Would that we could all construct our image for posterity like the fabled Virginia Oloini born into an aristocratic family from La Spezia in 1837. Feted for her beauty from childhood she was intelligent, capricious and a gifted linguist. At seventeen she married the Count di Castiglioni but that did not prevent her from having an affair with Vittorio Emmanuele II who was later to unify Italy. During the Congress of Paris which opened in 1856 she used her wiles, her glamour and her astute political instincts to promote Italian interests and she always believed that she played a key role in the eventual establishment of the Kingdom of Italy in 1861.
Although she led a quixotic life in the highest social circles of Paris and Italy, she was never to regain the same political influence. However her true legacy lies in a remarkable series of portraits taken by the Parisian photographer Pierre-Louis Pierson which were sought after by collectors in her lifetime. They demonstrate her creativity and her narcissism, her shameless self-absorption and her constant need for admiration. Not surprisingly she came to mourn the loss of her beauty, grew increasingly reclusive and died alone in Paris in November 1899.
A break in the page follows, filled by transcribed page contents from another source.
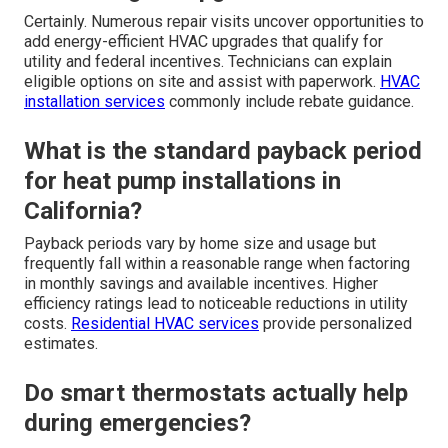
breakdowns?
Energy-efficient HVAC upgrades
replace worn or
inefficient parts with modern components designed for
reliability. Variable speed technology and smart controls
lessen strain on the system. Effective
duct sealing and
ventilation improvements maintain balanced airflow.
HVAC maintenance services
assist in sustaining these
benefits.
Can rapid repairs be combined with
rebate-eligible upgrades?
Certainly. Numerous repair visits uncover opportunities to
add energy-efficient HVAC upgrades that qualify for
utility and federal incentives. Technicians can explain
eligible options on site and assist with paperwork.
HVAC
installation services
commonly include rebate guidance.
What is the standard payback period
for heat pump installations in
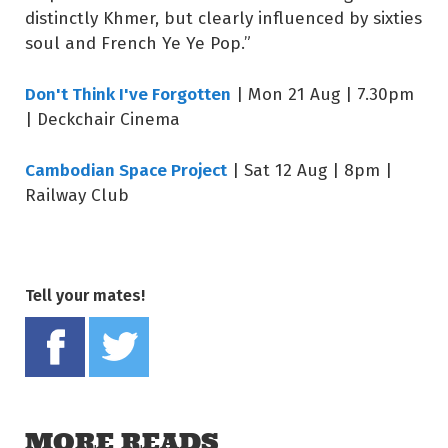
distinctly Khmer, but clearly influenced by sixties
soul and French Ye Ye Pop.”
Don't Think I've Forgotten
| Mon 21 Aug | 7.30pm
| Deckchair Cinema
Cambodian Space Project
| Sat 12 Aug | 8pm |
Railway Club
Tell your mates!
Share on Facebook
Tweet this on twitter
MORE READS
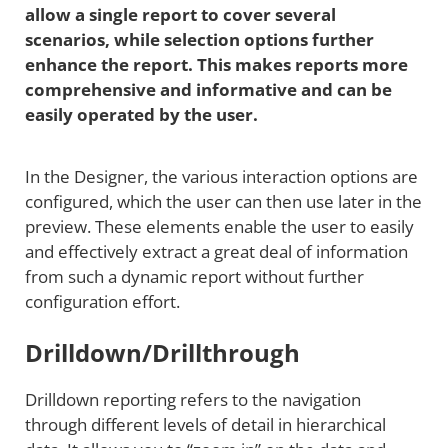
allow a single report to cover several
scenarios, while selection options further
enhance the report. This makes reports more
comprehensive and informative and can be
easily operated by the user.
In the Designer, the various interaction options are
configured, which the user can then use later in the
preview. These elements enable the user to easily
and effectively extract a great deal of information
from such a dynamic report without further
configuration effort.
Drilldown/Drillthrough
Drilldown reporting refers to the navigation
through different levels of detail in hierarchical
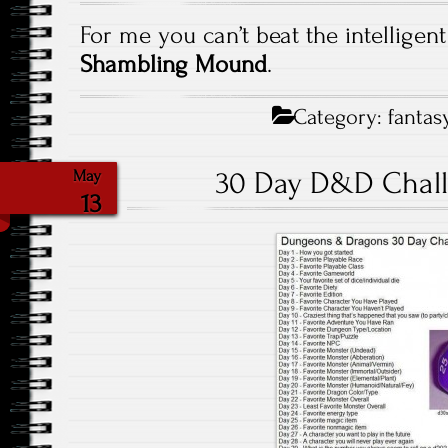
For me you can’t beat the intelligen
Shambling Mound
.
Category:
fantas
30 Day D&D Chall
May
13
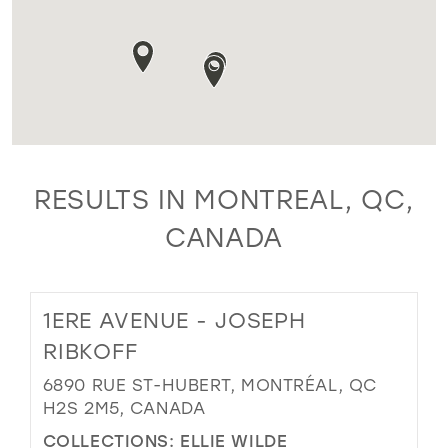
RESULTS IN MONTREAL, QC,
CANADA
1ERE AVENUE - JOSEPH
RIBKOFF
6890 RUE ST-HUBERT, MONTRÉAL, QC
H2S 2M5, CANADA
COLLECTIONS:
ELLIE WILDE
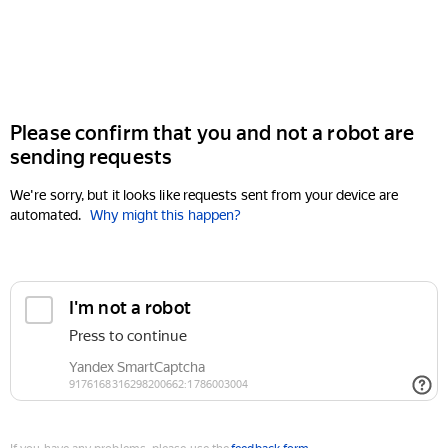
Please confirm that you and not a robot are
sending requests
We're sorry, but it looks like requests sent from your device are
automated.
Why might this happen?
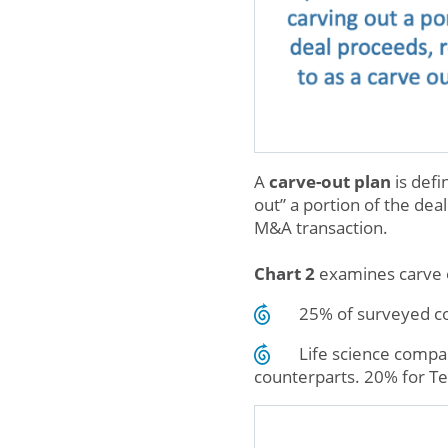
A
carve-out plan
is defi
out” a portion of the dea
M&A transaction.
Chart 2
examines carve o
25% of surveyed co
Life science compan
counterparts. 20% for Te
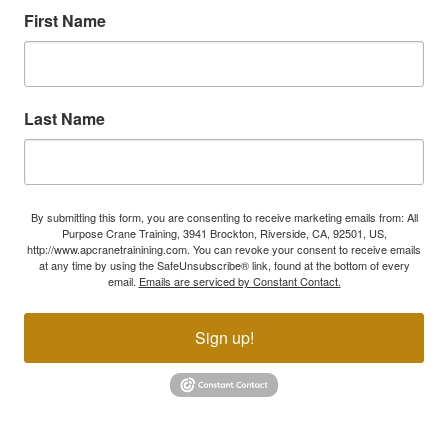
First Name
Last Name
By submitting this form, you are consenting to receive marketing emails from: All
Purpose Crane Training, 3941 Brockton, Riverside, CA, 92501, US,
http://www.apcranetrainining.com. You can revoke your consent to receive emails
at any time by using the SafeUnsubscribe® link, found at the bottom of every
email.
Emails are serviced by Constant Contact.
Sign up!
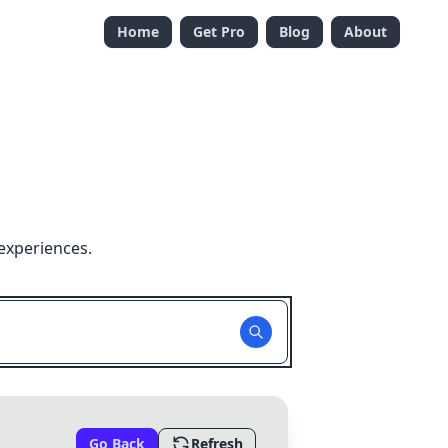
Home
Get Pro
Blog
About
experiences.
Go Back
Refresh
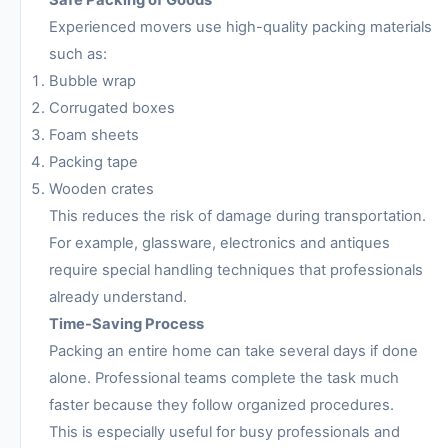
Safe Packing of Goods
Experienced movers use high-quality packing materials
such as:
Bubble wrap
Corrugated boxes
Foam sheets
Packing tape
Wooden crates
This reduces the risk of damage during transportation.
For example, glassware, electronics and antiques
require special handling techniques that professionals
already understand.
Time-Saving Process
Packing an entire home can take several days if done
alone. Professional teams complete the task much
faster because they follow organized procedures.
This is especially useful for busy professionals and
A couple of paragraphs here hardly do justice to her high octane life, played out in a fascinating and complicated period of European history. Her story and what now may be seen as her 'performance art' is being revisited and reassessed by feminists and art historians, and comparisons drawn with the work of Cindy Sherman and Yasumasa Morimura.
I have been reading 'La Divine Comtesse' Photographs of the Countess de Castiglione by Pierre Apraxine and Xavier Demange, Yale University Press in association with The Metropolitan Museum of Art, New York 2000 from which the images are taken.